Фомин затосковал. Неужели придется сейчас звонить в Нелюшку, разыскивать бестолкового Сироткина?
«Но зачем торопиться? – подсказал ему голос благоразумия. – Если в Нелюшке случилось ЧП, Сироткин не искал бы меня лично. Про ЧП докладывают дежурному. Поэтому не будем разводить панику. Спокойно, Фомин. Спокойно… Всего-то и надо завтра с утра пораньше съездить в Нелюшку».
За стеной Альбертовна и Даниловна ужасались репертуаром школьного ансамбля «Юность».
– Слова пошлейшие! Музыка – подражание самым худшим образцам! Мы ребятам честно сказали! А они и сами недовольны. «Юность» на грани развала. Олег Сергеевич, прежний руководитель ансамбля, бросил ребят на произвол судьбы. Летом они пытались репетировать самостоятельно, Боря Шумилин предложил в руководители «Юности» Анюту Голубцову, но она не согласилась…
Фомин, борясь с дремой, попытался высчитать, хорошо это или плохо, что «Юность» перестанет конкурировать с «Радугой». Но мысли текли лениво, и он так и не добрался до точного вывода.
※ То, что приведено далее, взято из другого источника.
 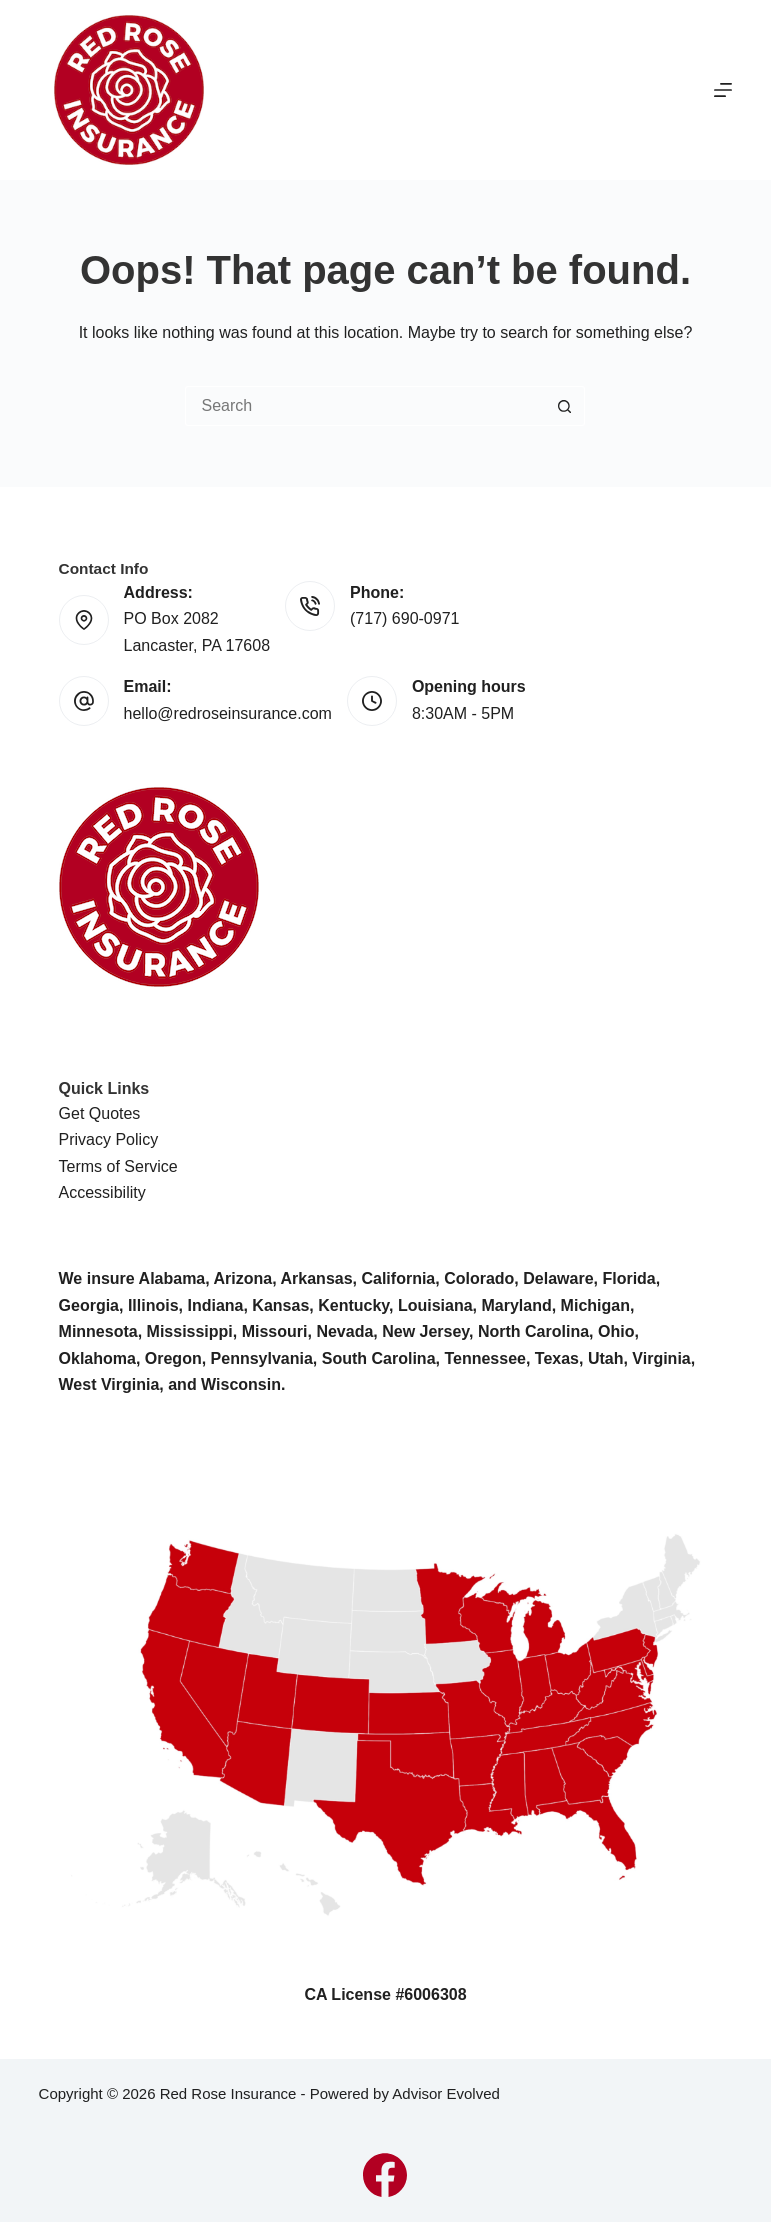 I want to click on Advisor Evolved, so click(x=446, y=2093).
Вот что действительно плохо – это бросать ребят, как сделал Олег Сергеевич. Уехал и даже не попрощался с учениками. «Хватит, отслужил в вашем городишке положенные два года».
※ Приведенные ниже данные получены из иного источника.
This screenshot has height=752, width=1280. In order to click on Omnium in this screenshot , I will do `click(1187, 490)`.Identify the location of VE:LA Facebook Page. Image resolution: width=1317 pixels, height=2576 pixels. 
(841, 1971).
За стеной заговорили про кино. Безобразие! В колхозном клубе нет своего киномеханика, какой-то халтурщик приезжал из города, и всегда неизвестно, какой фильм он будет показывать. За все лето не видели ни одного хорошего фильма. И плохих он тоже не привозил – тех, про которые в «Экране» дают критику. Все названия совершенно неизвестные – попробуй после беседовать с ребятами. И хоть бы раз сеанс начался вовремя. А ведь колхоз посылал за этим халтурщиком машину. И Эдик его привозил…
Дальше про кино Фомин не услышал. Глаза слипались, голова клонилась к подушке.
И приснился ему сон, будто сидит он с удочкой в лодке посреди Пути, а с берега за ним кто-то приглядывает. Невидимый. Но ясно, что это Егоров. Надо вытащить удочку и отгрести куда подальше, но крючок зацепился за что-то тяжелое. И страшно почему-то – вдруг Егоров заметит.
Фомин дергал, дергал полегонечку. Вот морока, не получается. И вдруг над ним загалдели: «Тише! Он устал!» Фомин обрадовался: «Ага, это я во сне…» И с большим удовольствием проснулся.
«Ну, наконец-то и грибы на столе!»
X
Володя до вечера крутился во дворе у летней печи. Львиную долю солений и варений он по-прежнему отправлял в Москву своей беспечной сестрице Татьяне и ее рыжебородому Саше. В ответ Володя получал сообщения о новых творческих успехах. Сашу заметили на выставке молодых художников, Танька получила заказ на расписные платки.
Но вместе с успехом приходит светская жизнь. Для приема гостей Таньке требовались рыжики, засоленные по-старинному, в бутылках, варенье из брусники с морковью, калина, испеченная в горшочке под наглухо замазанной тестом крышкой… Черной икрой сегодня гостей не удивишь. Им подавай что-то эдакое… Огурчики, засоленные в соку красной смородины…
«Твои огурчики, – писал Саша в последнем письме, – стали гвоздем современного искусства. В Москве только о них и говорят. Ты переплюнул знаменитого Н., а он, скажу тебе, мастак по кулинарной части, фарширует апельсины. В художественных кругах о тебе ходят легенды, и ты даже себе не представляешь, сколько любимцев муз завидуют твоей простой жизни. Но ты все же не слушай Татьяну и не убивай время и силы на ее заказы…»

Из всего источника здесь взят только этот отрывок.